Ruth Whittemore, M.D., a retired Yale pediatric cardiologist, who provided pre- and post-operative care for the baby who received the first “blue baby” operation, died on December 27, 2001 in Connecticut at age 84.

A widely recognized pediatric cardiologist, Whittemore was part of a team of physicians at Johns Hopkins Hospital in 1944 that performed the first surgery to increase oxygenated blood to a “blue baby.” Alfred Blalock, M.D., connected an artery that contained oxygenated blood to the pulmonary artery, which lacked sufficient oxygen. During the operation, the baby, blue from birth, turned pink. Whittemore, who was a pediatric resident at the time, was drawn by the experience to the field of pediatric cardiology. She was one of the first fellows trained by Helen Taussig, “the mother of pediatric cardiology,” and the designer of the “blue baby” operation.

After completing her training, Whittemore established the first rheumatic fever and cardiac clinic in New England at the request of Martha Eliot of the Federal Children’s Bureau. The clinic was located at Yale School of Medicine’s Department of Pediatrics. In addition to providing direct care for over 1,000 patients, Whittemore trained cardiac fellows who later became leading pediatric cardiologists, created seminars for practicing physicians, and established satellite research clinics around Connecticut.

With the decline in the incidence of rheumatic fever, Whittemore devoted more of her time to children with often deadly congenital cardiac abnormalities. She worked closely with William Glenn, M.D., professor of cardiothoracic surgery at Yale, to evaluate children’s heart conditions and provided pediatric care before, during and after surgery. When she retired, Whittemore stated that with the advances in technology and surgery, about 95 percent of children with congenital heart anomalies could be helped.

Whittemore’s major research contribution to the pediatric cardiology field was a detailed, long-term follow up of her former patients with congenital cardiac abnormalities to ascertain the incidence of congenital anomalies in the next generation. She examined 837 children born to 427 of her former patients. Her results showed that 10 percent of the children had some cardiac anomaly, not necessarily the same one as their parent.

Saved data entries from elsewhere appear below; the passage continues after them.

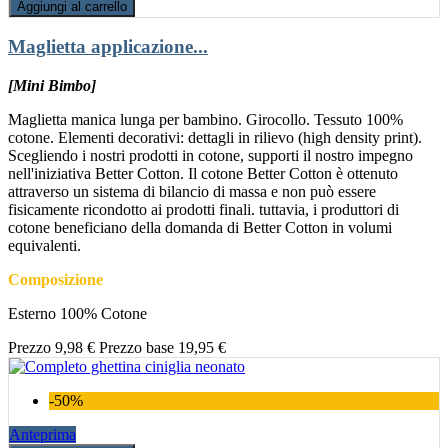
Aggiungi al carrello
Maglietta applicazione...
[Mini Bimbo]
Maglietta manica lunga per bambino. Girocollo. Tessuto 100%
cotone. Elementi decorativi: dettagli in rilievo (high density print).
Scegliendo i nostri prodotti in cotone, supporti il nostro impegno
nell'iniziativa Better Cotton. Il cotone Better Cotton è ottenuto
attraverso un sistema di bilancio di massa e non può essere
fisicamente ricondotto ai prodotti finali. tuttavia, i produttori di
cotone beneficiano della domanda di Better Cotton in volumi
equivalenti.
Composizione
Esterno 100% Cotone
Prezzo
9,98 €
Prezzo base
19,95 €
-50%
Anteprima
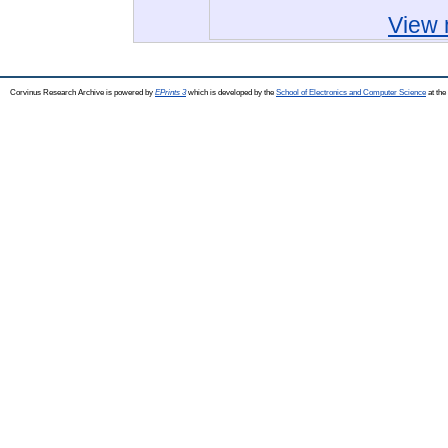
View 
Corvinus Research Archive is powered by
EPrints 3
which is developed by the
School of Electronics and Computer Science
at the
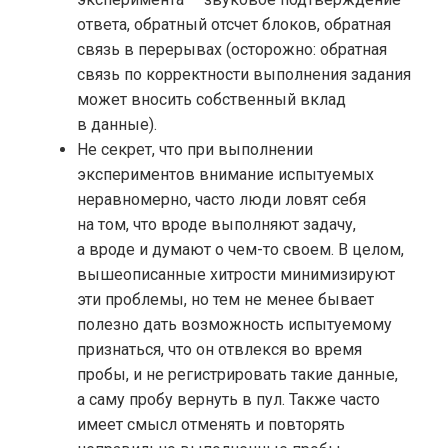
ответа, обратный отсчет блоков, обратная
связь в перерывах (
осторожно: обратная
связь по корректности выполнения задания
может вносить собственный вклад
в данные).
Не секрет, что при выполнении
экспериментов внимание испытуемых
неравномерно, часто люди ловят себя
на том, что вроде выполняют задачу,
а вроде и думают о чем-то своем. В целом,
вышеописанные хитрости минимизируют
эти проблемы, но тем не менее бывает
полезно дать возможность испытуемому
признаться, что он отвлекся во время
пробы, и не регистрировать такие данные,
а саму пробу вернуть в пул. Также часто
имеет смысл отменять и повторять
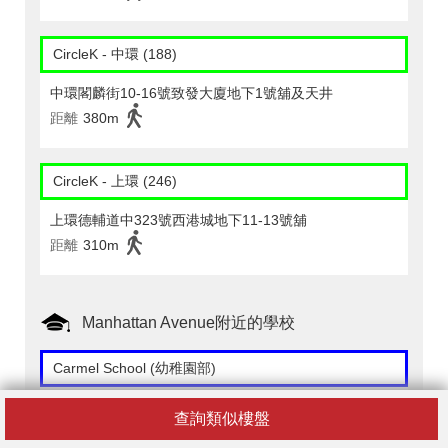
CircleK - 中環 (188)
中環閣麟街10-16號致發大廈地下1號舖及天井
距離
380m
CircleK - 上環 (246)
上環德輔道中323號西港城地下11-13號舖
距離
310m
Manhattan Avenue附近的學校
Carmel School (幼稚園部)
香港半山羅便臣道７０號３＆４樓
查詢類似樓盤
距離
400m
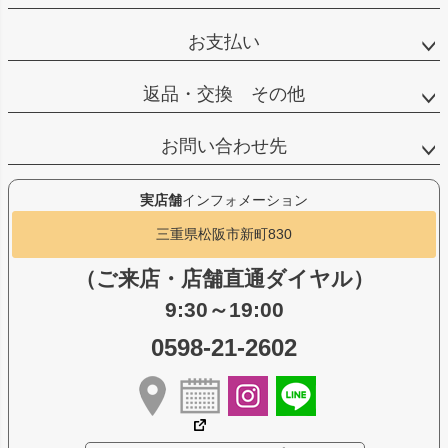
お支払い
返品・交換 その他
お問い合わせ先
実店舗
インフォメーション
三重県松阪市新町830
（ご来店・店舗直通ダイヤル）
9:30～19:00
0598-21-2602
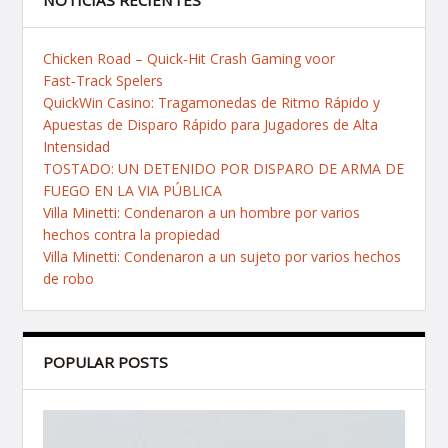
NOTICIAS RECIENTES
Chicken Road – Quick‑Hit Crash Gaming voor
Fast‑Track Spelers
QuickWin Casino: Tragamonedas de Ritmo Rápido y
Apuestas de Disparo Rápido para Jugadores de Alta
Intensidad
TOSTADO: UN DETENIDO POR DISPARO DE ARMA DE
FUEGO EN LA VIA PÚBLICA
Villa Minetti: Condenaron a un hombre por varios
hechos contra la propiedad
Villa Minetti: Condenaron a un sujeto por varios hechos
de robo
POPULAR POSTS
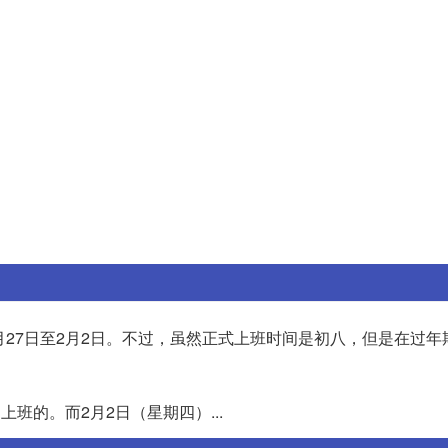
月27日至2月2日。不过，虽然正式上班时间是初八，但是在过年
班的。而2月2日（星期四）...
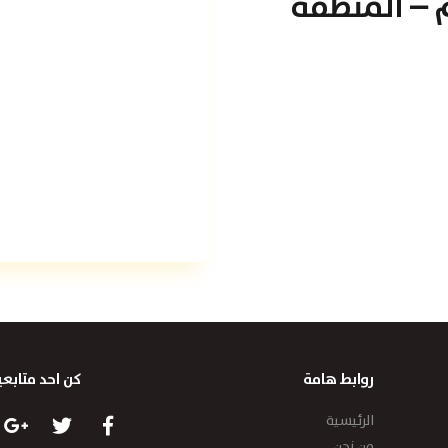
 – المنطقة
روابط هامة
كن احد متابعي
الرئيسية
من نحن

Whittemore joined the Yale School of Medicine faculty in 1943 as an instructor of pediatrics. During her 45 years at Yale, Whittemore held several other positions, such as director of pediatric cardiology and director of pediatric cardiac research at the New Haven Rheumatic Fever and Cardiac Program. She earned a bachelor’s degree in 1938 from Mount Holyoke College and was one of six women in a class of 72 who graduated from Johns Hopkins Medical School in 1942.

In 1966, Whittemore was appointed clinical professor of pediatrics at Yale, where she also created and directed a lipid clinic to evaluate the children of parents who had died from heart attacks or strokes. She treated the children who had high levels of cholesterol or other lipids to prevent early strokes and heart attacks.

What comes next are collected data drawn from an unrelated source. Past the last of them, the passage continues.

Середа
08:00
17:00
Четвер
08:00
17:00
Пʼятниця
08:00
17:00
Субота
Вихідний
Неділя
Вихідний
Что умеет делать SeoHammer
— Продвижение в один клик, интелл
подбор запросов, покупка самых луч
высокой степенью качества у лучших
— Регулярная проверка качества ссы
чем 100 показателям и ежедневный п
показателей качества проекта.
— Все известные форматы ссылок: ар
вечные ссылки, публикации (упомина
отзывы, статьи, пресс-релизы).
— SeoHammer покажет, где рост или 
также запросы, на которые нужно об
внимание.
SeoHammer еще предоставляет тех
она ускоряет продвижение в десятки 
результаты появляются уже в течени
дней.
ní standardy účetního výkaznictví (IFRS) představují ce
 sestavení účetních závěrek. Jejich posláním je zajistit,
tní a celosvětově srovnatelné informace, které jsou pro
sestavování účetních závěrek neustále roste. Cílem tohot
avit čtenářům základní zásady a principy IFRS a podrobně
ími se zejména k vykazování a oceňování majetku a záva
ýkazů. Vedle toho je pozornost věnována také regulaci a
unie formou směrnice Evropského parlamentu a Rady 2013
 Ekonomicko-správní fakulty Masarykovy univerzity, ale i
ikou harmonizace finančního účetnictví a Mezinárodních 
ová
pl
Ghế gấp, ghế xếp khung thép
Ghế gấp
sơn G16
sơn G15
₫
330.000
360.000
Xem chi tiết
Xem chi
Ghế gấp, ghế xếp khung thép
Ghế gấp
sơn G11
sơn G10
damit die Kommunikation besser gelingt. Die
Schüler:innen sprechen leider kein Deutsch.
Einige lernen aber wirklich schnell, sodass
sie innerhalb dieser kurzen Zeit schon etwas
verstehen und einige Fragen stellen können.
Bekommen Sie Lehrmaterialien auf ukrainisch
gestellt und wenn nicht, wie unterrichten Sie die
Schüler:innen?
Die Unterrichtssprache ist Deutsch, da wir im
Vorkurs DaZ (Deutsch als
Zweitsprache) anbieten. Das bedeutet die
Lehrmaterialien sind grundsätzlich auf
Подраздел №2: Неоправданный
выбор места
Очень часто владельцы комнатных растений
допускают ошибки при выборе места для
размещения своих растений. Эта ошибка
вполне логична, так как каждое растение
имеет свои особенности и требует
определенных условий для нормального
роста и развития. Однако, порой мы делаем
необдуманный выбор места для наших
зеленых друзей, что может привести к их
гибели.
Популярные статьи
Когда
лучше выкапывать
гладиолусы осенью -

Her many honors and awards include fellowships in the American College of Cardiology and the New York Academy of Science, and membership in Sigma Xi and the American Pediatric Society. In 1983, she received an honorary Doctor of Science degree from Mount Holyoke College, and she was designated Woman of the Year in the American Heart Association (Connecticut) in 1984. She was one of the first pediatricians to be certified by the American Board of Pediatric Cardiologists. She authored or co-authored 53 papers and chapters in textbooks and served on councils and committees of the Connecticut Affiliates of the American Heart Association.

Whittemore is survived by three nieces, one nephew, one great niece, one great nephew and a sister-in-law.